### Exercise aim:
Copy out the entries below exactly as they stand, but only from the line containing "The image size is (245, 2576)." through the line containing "Image resolution: width=980".

### Stored data entries:
<<<<

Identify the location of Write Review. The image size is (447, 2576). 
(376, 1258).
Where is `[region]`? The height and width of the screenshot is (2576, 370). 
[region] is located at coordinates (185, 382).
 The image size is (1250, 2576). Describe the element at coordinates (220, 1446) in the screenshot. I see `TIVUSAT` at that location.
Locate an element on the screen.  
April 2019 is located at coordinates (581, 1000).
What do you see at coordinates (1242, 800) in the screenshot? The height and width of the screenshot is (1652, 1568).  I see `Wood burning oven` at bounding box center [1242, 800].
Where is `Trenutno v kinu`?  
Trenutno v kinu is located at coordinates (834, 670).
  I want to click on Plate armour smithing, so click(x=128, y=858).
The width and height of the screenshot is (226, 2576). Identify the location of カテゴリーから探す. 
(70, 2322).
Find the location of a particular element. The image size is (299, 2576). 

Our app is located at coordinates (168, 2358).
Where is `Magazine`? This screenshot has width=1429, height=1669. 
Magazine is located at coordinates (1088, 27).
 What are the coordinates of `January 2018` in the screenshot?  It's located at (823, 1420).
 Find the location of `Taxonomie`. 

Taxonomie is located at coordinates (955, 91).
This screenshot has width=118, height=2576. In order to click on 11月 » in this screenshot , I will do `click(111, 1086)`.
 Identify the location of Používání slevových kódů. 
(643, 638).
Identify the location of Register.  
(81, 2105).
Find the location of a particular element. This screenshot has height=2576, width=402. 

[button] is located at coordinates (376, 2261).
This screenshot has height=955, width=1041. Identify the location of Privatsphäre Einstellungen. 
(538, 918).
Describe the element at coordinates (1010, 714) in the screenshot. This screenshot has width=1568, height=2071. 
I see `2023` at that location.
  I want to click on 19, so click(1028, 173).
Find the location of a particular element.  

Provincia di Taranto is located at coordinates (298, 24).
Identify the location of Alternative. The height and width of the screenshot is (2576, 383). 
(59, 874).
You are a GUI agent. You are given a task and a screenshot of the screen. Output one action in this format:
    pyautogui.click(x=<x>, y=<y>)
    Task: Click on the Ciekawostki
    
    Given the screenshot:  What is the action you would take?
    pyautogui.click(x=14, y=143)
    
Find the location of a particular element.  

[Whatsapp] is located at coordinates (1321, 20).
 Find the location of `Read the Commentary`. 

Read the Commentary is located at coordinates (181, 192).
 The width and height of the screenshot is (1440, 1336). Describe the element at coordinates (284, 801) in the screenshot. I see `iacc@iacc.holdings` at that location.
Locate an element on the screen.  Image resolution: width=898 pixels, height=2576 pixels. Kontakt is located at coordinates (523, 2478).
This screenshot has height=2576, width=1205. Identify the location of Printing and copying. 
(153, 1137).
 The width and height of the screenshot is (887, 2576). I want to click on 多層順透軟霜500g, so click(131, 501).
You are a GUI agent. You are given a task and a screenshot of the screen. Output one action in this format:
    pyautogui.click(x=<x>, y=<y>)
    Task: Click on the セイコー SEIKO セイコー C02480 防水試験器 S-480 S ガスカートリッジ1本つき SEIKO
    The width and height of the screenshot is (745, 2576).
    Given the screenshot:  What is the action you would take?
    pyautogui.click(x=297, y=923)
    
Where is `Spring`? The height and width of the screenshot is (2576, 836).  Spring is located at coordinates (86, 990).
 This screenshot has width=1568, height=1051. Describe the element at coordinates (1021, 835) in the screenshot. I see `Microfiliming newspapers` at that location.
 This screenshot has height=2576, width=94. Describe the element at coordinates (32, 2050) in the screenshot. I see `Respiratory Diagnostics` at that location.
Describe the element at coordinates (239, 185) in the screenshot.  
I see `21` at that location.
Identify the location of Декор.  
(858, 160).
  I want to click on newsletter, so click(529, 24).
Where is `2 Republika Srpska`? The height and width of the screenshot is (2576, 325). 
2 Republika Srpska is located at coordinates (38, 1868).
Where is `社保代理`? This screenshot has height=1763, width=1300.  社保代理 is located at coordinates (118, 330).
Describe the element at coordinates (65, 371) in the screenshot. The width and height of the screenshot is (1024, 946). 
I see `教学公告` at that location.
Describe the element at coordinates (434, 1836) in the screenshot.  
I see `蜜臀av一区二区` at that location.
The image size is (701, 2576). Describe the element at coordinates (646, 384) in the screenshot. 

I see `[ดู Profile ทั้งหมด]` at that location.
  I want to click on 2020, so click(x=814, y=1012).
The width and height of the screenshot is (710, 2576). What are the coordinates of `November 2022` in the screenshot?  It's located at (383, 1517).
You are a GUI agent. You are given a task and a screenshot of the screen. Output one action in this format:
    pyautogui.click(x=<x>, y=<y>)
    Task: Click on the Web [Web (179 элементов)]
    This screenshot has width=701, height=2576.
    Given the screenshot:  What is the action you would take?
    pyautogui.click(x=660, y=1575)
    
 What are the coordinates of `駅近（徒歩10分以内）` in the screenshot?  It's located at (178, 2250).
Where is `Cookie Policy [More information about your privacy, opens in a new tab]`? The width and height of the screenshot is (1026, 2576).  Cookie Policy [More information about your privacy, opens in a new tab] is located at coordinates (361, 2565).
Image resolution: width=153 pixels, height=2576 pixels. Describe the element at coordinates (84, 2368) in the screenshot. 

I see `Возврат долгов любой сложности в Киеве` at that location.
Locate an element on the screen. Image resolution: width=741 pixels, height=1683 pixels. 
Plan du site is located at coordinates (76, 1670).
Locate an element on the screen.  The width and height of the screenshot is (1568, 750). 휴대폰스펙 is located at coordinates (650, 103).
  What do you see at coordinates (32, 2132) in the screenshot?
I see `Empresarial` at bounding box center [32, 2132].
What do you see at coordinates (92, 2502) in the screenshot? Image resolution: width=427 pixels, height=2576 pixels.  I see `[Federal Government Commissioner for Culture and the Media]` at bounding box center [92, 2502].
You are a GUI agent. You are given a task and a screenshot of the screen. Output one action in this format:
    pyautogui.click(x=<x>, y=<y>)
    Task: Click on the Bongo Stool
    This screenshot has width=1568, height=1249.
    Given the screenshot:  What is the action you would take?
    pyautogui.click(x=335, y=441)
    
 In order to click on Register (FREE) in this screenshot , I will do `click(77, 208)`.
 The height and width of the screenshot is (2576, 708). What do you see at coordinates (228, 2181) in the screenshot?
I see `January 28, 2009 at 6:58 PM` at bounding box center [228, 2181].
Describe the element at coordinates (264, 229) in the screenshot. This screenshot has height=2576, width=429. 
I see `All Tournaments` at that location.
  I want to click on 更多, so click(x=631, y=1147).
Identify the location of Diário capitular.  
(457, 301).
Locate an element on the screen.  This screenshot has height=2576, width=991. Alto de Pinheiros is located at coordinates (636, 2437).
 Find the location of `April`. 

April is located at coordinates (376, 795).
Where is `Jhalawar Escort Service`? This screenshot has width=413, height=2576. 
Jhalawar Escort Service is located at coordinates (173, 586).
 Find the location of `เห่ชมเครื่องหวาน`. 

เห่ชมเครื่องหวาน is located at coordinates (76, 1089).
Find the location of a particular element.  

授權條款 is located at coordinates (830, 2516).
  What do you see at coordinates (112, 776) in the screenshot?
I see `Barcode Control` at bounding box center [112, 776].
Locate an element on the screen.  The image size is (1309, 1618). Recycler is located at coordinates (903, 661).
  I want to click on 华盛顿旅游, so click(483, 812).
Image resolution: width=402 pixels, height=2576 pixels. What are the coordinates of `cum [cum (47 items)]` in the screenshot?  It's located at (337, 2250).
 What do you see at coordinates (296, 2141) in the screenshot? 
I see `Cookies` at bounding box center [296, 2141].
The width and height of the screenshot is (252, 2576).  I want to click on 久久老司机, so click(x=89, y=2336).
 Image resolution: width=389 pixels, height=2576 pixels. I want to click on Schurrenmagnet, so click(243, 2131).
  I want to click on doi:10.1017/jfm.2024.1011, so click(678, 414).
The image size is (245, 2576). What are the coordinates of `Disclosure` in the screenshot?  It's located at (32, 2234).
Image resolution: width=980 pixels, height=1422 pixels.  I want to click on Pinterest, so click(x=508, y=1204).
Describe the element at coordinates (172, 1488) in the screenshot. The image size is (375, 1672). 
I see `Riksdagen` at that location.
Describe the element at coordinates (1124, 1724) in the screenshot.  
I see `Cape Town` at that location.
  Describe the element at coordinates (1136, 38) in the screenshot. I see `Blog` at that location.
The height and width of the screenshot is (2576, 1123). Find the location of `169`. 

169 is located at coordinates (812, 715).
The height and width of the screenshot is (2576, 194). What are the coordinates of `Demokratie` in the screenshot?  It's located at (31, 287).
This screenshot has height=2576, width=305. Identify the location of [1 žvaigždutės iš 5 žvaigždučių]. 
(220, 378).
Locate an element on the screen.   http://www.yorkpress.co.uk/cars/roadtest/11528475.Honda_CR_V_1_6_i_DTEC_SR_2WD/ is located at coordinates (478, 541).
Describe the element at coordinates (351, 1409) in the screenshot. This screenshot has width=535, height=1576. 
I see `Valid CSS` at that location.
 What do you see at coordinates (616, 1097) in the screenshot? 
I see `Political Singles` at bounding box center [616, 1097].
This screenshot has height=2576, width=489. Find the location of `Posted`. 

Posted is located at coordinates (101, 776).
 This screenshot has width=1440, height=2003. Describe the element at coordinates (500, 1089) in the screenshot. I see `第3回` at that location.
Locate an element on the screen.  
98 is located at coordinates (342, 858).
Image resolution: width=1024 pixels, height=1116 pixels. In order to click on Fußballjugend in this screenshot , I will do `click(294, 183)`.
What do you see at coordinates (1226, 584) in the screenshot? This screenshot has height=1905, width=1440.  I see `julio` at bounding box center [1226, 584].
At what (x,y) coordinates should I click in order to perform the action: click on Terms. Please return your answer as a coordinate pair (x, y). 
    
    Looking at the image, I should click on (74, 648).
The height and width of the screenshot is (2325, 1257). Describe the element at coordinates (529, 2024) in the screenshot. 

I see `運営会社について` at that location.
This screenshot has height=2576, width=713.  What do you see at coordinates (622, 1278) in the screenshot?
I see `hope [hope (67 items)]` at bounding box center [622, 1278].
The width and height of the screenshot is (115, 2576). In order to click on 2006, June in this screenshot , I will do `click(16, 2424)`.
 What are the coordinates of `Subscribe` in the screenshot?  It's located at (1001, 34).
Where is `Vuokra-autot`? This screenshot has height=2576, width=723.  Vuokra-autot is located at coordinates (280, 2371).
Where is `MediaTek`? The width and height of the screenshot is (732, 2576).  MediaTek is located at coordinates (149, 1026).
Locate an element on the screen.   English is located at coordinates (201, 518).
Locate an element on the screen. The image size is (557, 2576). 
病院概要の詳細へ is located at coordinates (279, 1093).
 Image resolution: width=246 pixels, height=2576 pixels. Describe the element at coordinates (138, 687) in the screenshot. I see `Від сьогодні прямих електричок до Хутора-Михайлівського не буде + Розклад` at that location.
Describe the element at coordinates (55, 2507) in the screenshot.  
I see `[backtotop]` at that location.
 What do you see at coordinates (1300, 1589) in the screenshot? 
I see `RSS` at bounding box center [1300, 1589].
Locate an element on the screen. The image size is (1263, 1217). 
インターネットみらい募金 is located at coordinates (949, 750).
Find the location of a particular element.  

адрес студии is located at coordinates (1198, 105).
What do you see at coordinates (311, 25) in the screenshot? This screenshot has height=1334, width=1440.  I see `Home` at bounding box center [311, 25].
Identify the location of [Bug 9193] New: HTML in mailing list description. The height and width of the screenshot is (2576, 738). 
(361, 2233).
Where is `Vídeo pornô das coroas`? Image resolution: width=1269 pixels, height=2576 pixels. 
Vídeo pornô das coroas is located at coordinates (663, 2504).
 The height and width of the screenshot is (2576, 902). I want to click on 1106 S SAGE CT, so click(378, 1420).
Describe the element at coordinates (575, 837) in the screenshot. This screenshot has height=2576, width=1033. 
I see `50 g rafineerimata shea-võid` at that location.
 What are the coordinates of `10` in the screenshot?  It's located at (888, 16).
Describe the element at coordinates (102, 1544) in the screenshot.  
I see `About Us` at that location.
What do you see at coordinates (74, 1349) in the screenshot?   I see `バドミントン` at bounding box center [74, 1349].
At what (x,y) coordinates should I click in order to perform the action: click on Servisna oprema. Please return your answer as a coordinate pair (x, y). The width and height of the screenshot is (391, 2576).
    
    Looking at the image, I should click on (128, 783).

>>>>

### Exercise solution:
The image size is (245, 2576). What are the coordinates of `Disclosure` in the screenshot?  It's located at (32, 2234).
Image resolution: width=980 pixels, height=1422 pixels.  I want to click on Pinterest, so click(x=508, y=1204).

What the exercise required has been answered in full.